Bitcoin, Ether dip; XRP rises; U.S. equity futures gain as debt ceiling worries fade
Bitcoin fell in Tuesday morning trading in Asia, giving up a portion of Monday’s gains on what looked like profit taking.
Ether and most other top 10 non-stablecoin cryptocurrencies also logged losses.
XRP was the exception, rising on speculation the token is underpriced considering potentially positive developments in the lawsuit XRP developer Ripple Labs faces in the U.S.
Stock futures in the U.S. moved higher after President Joe Biden and Republican House Speaker Kevin Mccarthy agreed to raise the government’s debt ceiling over the weekend, averting a default.
However, inflation and interest rate hikes might now come back into focus for investors.
Bitcoin dips, XRP gains
Bitcoin fell 1.45% over the last 24 hours to US$27,792 at 9:30 a.m. in Hong Kong, but was still trading 2.95% higher for the week, according to data from CoinMarketCap.
The world’s largest cryptocurrency peaked at US$28,300 on Monday morning in Asia, the highest price since May 8.
With both parties in the US finding agreement to raise the debt ceiling, investors were allowed a dose of optimism,” said Justin d’Anethan, head of APAC business development at Belgium-based crypto market maker Keyrock.
On the short run, though, this might indeed be an opportunity for profit taking, for traders thinking the global economy is still due for more pain and a hard landing,” said d’Anethan.

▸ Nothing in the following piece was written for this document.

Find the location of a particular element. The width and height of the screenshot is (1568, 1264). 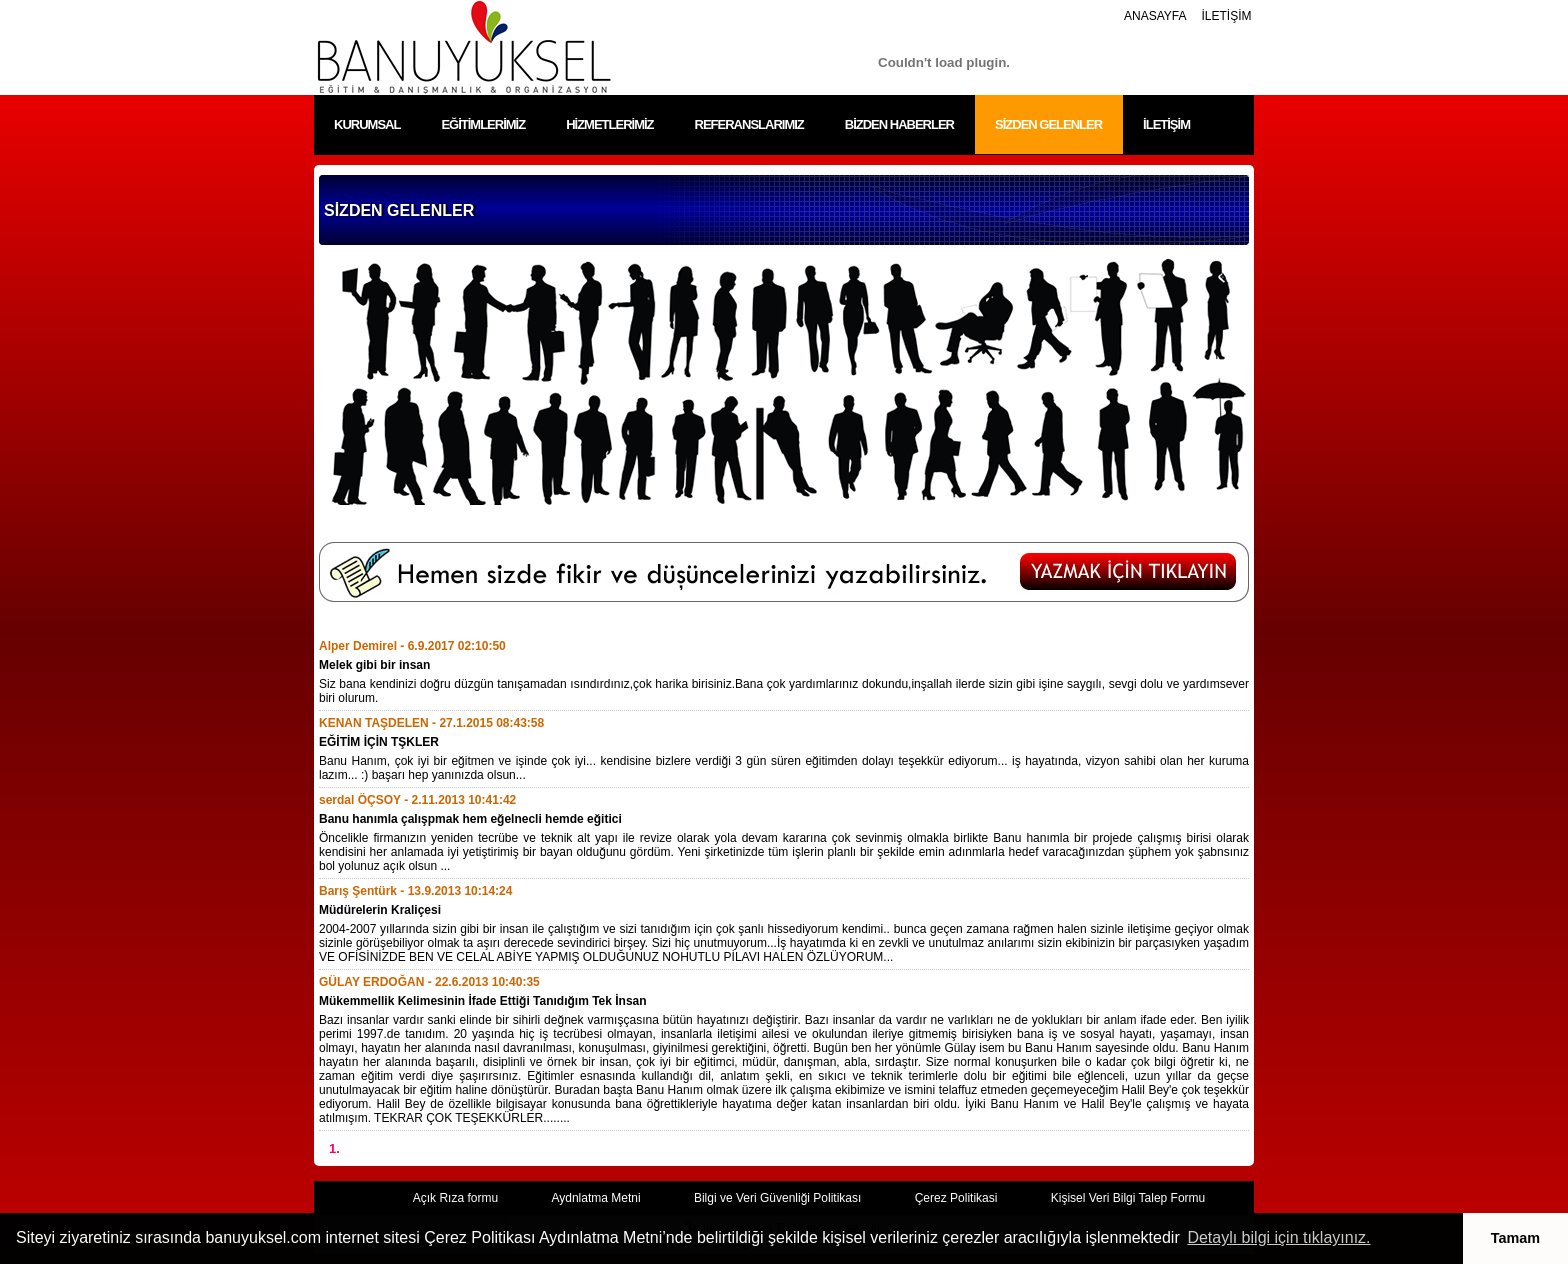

Ether fell 0.96% to US$1,898, while holding a weekly gain of 3.62%.
XRP was the only top 10 non-stablecoin token logging gains for the past 24 hours, rising 2.09% to US$0.4922 and moving up 6.72% for the week.
The token received a boost from developments in the lawsuit filed by the Securities and Exchange Commission (SEC) against Ripple Labs, whose blockchain payment protocol uses XRP.
The court will make public internal documents showing former SEC director William Hinman in 2018 said sales of Ether tokens were not securities transactions, which could undermine the SEC allegation that Ripple Labs sales of XRP were an illegal securities sale, tweeted pro-Ripple attorney John Deaton on Sunday.
Deaton, who said the Hinman documents will move into the public domain even if the SEC and Ripple agree to settle, added that XRP is underpriced and predicted it will attract more buyers and climb to US$1 and beyond.
The total market cap of cryptocurrencies dropped 1.13% in the past 24 hours to US$1.16 trillion, while the 24-hour market volume dipped 5.54% to US$29.64 billion.